Sacked New Zealand border staff mounts legal challenge to dismissal

A border worker who was dismissed for refusing to get the COVID-19 jab has brought her case to the Employment Relations Authority (ERA).
By: | June 22, 2021

This legal case is the first of its kind in the country. However, the ERA has declined her application to have her case heard in a higher court.  

On June 14, the ERA decision, made in Christchurch, said the woman was a temporary port worker who was sacked on May 31 as she had chosen not to get vaccinated. 

She claims her employer was unreasonable to insist that she should be vaccinated for her role. 

The woman’s job scope included assisting with temporary additional staffing required to manage and reduce the risk of COVID-19 entering New Zealand through ports, and to meet additional requirements of the COVID-19 public health response maritime border order. 

The government had in April mandated all front-line workers to be vaccinated by April 30, or be moved to low-risk roles or face termination of employment. 

The woman’s employer met with her on April 29, but the woman contested the safety audit that said for her to remain in her role, she must be vaccinated.
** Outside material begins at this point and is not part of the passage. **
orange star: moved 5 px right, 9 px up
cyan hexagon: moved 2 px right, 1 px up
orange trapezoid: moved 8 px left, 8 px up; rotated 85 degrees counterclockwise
The next day, her employment was terminated in compliance with the public health order effective that day.  

The woman’s lawyer, Ashleigh Fechney, said important questions arose from her client’s dismissal such as: Can an employer change an employee’s terms and conditions to include mandatory vaccination? 

READ: New Zealand increases sick leave from five to 10 days

The employer’s legal representative Hamish Kynaston said the core issues were whether it “unjustifiably dismissed or disadvantaged the applicants, or breached its employment agreements with them, and, if so, what remedies it should award”. 

Details of the case are subject to a gag order due to “likely intense public interest” and that the applicant was seeking re-employment, according to Stuff.